Vieles ist technisch noch nicht möglich
Das Beispiel der Körpergröße eines Menschen, die zu 80 Prozent genetisch bedingt ist, macht die Schwierigkeiten der Gen-Forensik deutlich. Zwar fanden die Forscher nach Analyse des Erbguts von 250 000 Personen 700 Genregionen – aber das sind nur 16 Prozent aller Gene, die über die Körpergrößenunterschiede mitbestimmen. Zu Behauptungen von Firmen wie Human Longevity Inc., sie könnten das Gesicht eines Täters aus der am Tatort hinterlassenen DNS wie bei einem Phantombild rekonstruieren, äußert sich Kayser entsprechend skeptisch: „Was den derzeitigen, veröffentlichten Stand der Wissenschaft betrifft, ist es sehr unwahrscheinlich, dass das funktioniert.“ Tausende von Genvarianten bestimmen die Einzigartigkeit eines Gesichts mit, bisher kenne man aber höchstens ein paar Dutzend. Dennoch sei das wohl irgendwann möglich: „Die Gesichter von eineiigen Zwillingen sind sich sehr ähnlich und weil sie praktisch die gleiche DNS-Sequenz haben, wissen wir, dass das Gesicht in seiner Einzigartigkeit in den Genen stecken muss; fragt sich nur, wo.“
Gut ist die Datenlage für den Nachweis der „biogeographischen“ Herkunft eines Täters. Allerdings lässt sich damit nicht die Zugehörigkeit zu einer Volksgruppe, sondern nur die kontinentale Herkunft aus Europa, Afrika, Ostasien, Ozeanien und Amerika mit 99,9-prozentiger Wahrscheinlichkeit ermitteln. Für Aussagen über die Herkunft aus einzelnen Regionen müssten tausende von Genvarianten untersucht werden – technisch unmöglich mit den geringen Mengen und meist qualitativ schlechten Erbgutspuren von Tatorten, sagt Kayser.

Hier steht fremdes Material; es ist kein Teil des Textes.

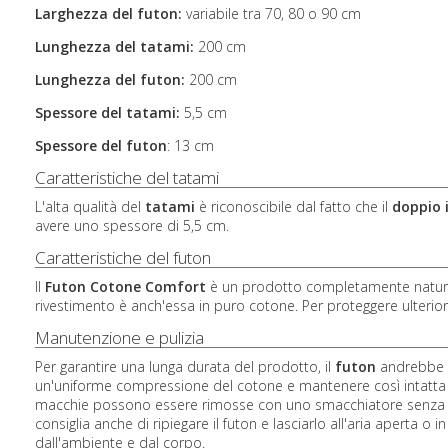
Larghezza del futon:
variabile tra 70, 80 o 90 cm
Lunghezza del tatami:
200 cm
Lunghezza del futon:
200 cm
Spessore del tatami:
5,5 cm
Spessore del futon
:
13 cm
Caratteristiche del tatami
L'alta qualità del
tatami
è riconoscibile dal fatto che il
doppio 
avere uno spessore di 5,5 cm.
Caratteristiche del futon
Il
Futon Cotone Comfort
è un prodotto completamente naturale
rivestimento è anch'essa in puro cotone. Per proteggere ulterio
Manutenzione e pulizia
Per garantire una lunga durata del prodotto, il
futon
andrebbe ri
un'uniforme compressione del cotone e mantenere così intatta la s
macchie possono essere rimosse con uno smacchiatore senza usa
consiglia anche di ripiegare il futon e lasciarlo all'aria aperta 
dall'ambiente e dal corpo.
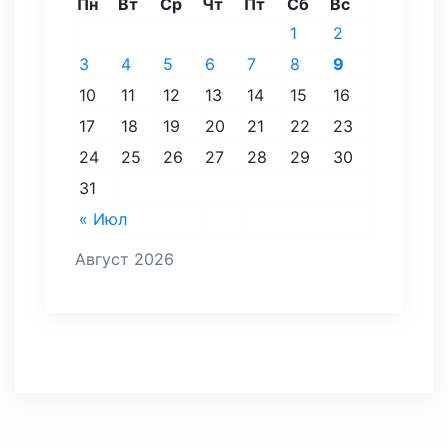
Пн
Вт
Ср
Чт
Пт
Сб
Вс
1
2
3
4
5
6
7
8
9
10
11
12
13
14
15
16
17
18
19
20
21
22
23
24
25
26
27
28
29
30
31
« Июл
Август 2026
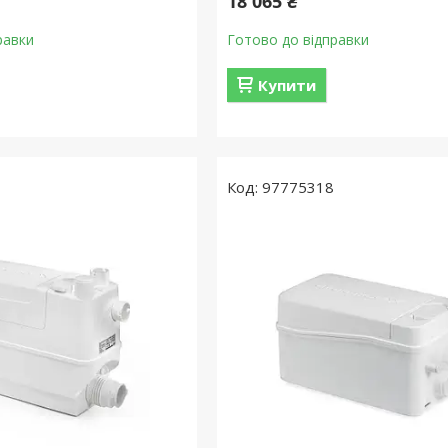
18 065 ₴
равки
Готово до відправки
Купити
97775318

Das Alter steht dem Erbgut ins Gesicht geschrieben
Das Abschätzen des Alters per DNS-Analyse, die auf vier bis fünf Jahre genau ist, könnte eigentlich schon unter der bestehenden Gesetzeslage durchgeführt werden, meint Peter Schneider, Leiter der Spurenkommission der Deutschen Gesellschaft für Rechtsmedizin. Weil bei der Altersanalyse nicht die DNS selbst, sondern mit dem Alter einhergehende und der DNS anhaftende Methylgruppen untersucht werden, habe der Test kein „individualisierendes Potential und ist daher auch keine molekulargenetische Untersuchung im Sinne der deutschen Strafprozessordnung“.

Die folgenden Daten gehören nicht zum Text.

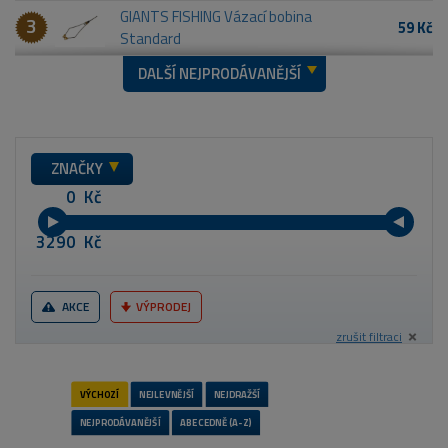
GIANTS FISHING Vázací bobina
3
59 Kč
Standard
DALŠÍ NEJPRODÁVANĚJŠÍ
ZNAČKY
Kč
Kč
AKCE
VÝPRODEJ
zrušit filtraci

Ob sich die Justizminister nun für die fDP entscheiden – am Ende muss wohl das Verfassungsgericht entscheiden, ob und wann solche Tests die genetische Privatsphäre eines Menschen verletzen. Dass sei solange nicht der Fall, meint Kayser, solange sich die Analyse nicht über das hinausgeht, was Augenzeugen oder Haar und Hautspuren über einen Täter ohnehin verraten könnten.